Actual finance blog

May 28, 2009

Obama says worst over, but debt fears roil markets

Filed under: online — Tags: , , — Professor Besto @ 3:57 pm

Concerns about the debt burden facing countries trying to spend their way out of the economic downturn spooked investors on Thursday despite optimism from President Barack Obama that the U.S. economy was past the worst.

“It’s safe to say we have stepped back from the brink,” Obama told a fundraiser in Beverly Hills. “There is some calm that didn’t exist before.”

But despite increasingly upbeat comments from policymakers, global markets have focused on the extra debt governments are taking on to fund their stimulus packages, ever since Standard & Poor’s lowered its outlook for Britain’s sovereign credit ratings to negative a week ago.

That prompted scrutiny of other major economies — including the United States — where concerns about the U.S. debt mountain sent Treasury prices and stocks tumbling on Wednesday.

Asian stocks fell in turn on Thursday and European bourses were expected to open lower, taking their cue from Wall Street’s weakness.

Global markets are also watching developments in the U.S. auto industry, where General Motors Corp moved closer to filing the largest bankruptcy ever for a U.S. industrial company after a crucial bond exchange proposal failed.

GM said in a statement an offer to exchange $27 billion in bond debt for a 10 percent stake in a reorganized company by a midnight deadline had fallen far short of the 90 percent acceptance target.

GM FACES BANKRUPTCY, OPEL FUTURE UNCERTAIN

GM’s board was expected to meet this week to consider the dwindling options available, but the company is widely anticipated to follow fellow U no credit check pay day loans.S. automaker Chrysler into bankruptcy.

Chrysler faces a key court hearing on Thursday expected to clear the way for Fiat SpA, along with labor unions and the U.S. and Canadian governments, to take control of a restructured company in exchange for $2 billion paid to lenders.

The U.S. government-brokered bankruptcy for Chrysler has been seen as a test case for the more complex and larger filing expected from GM in the next few days.

In Germany, talks on shielding GM’s European brand Opel from the looming bankruptcy of its parent ended without a resolution.
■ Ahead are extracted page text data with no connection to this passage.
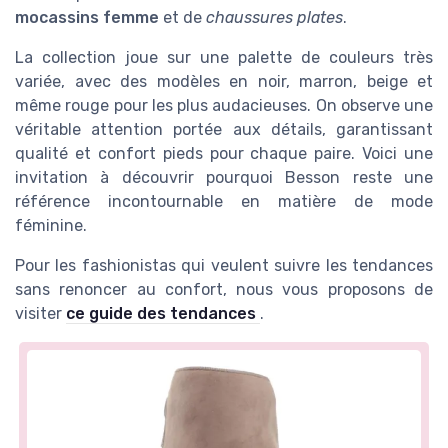
mocassins femme
et de
chaussures plates
.
La collection joue sur une palette de couleurs très
variée, avec des modèles en noir, marron, beige et
même rouge pour les plus audacieuses. On observe une
véritable attention portée aux détails, garantissant
qualité et confort pieds pour chaque paire. Voici une
invitation à découvrir pourquoi Besson reste une
référence incontournable en matière de mode
féminine.
Pour les fashionistas qui veulent suivre les tendances
sans renoncer au confort, nous vous proposons de
visiter
ce guide des tendances
.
German Finance Minister Peer Steinbrueck said he hoped a deal could be reached on Friday, but said there was “surprise and disappointment” with the stance of U.S. negotiators.

Ministers said the battle for Opel had narrowed to a two-way race between Fiat and Canadian auto parts company Magna. But choosing a final bidder for Opel and closing a deal could take months — time neither the carmaker nor the German government have with GM’s bankruptcy looming.

To tide Opel over, Germany has put together a 1.5 billion euro ($2.1 billion) aid package. But it has made this aid contingent on the U.S. government and GM agreeing to its plan to temporarily place Opel assets in a trust, a move that would protect its patents and technology from GM creditors.

Ministers said they expected answers from the United States by Friday to allow the bailout to proceed.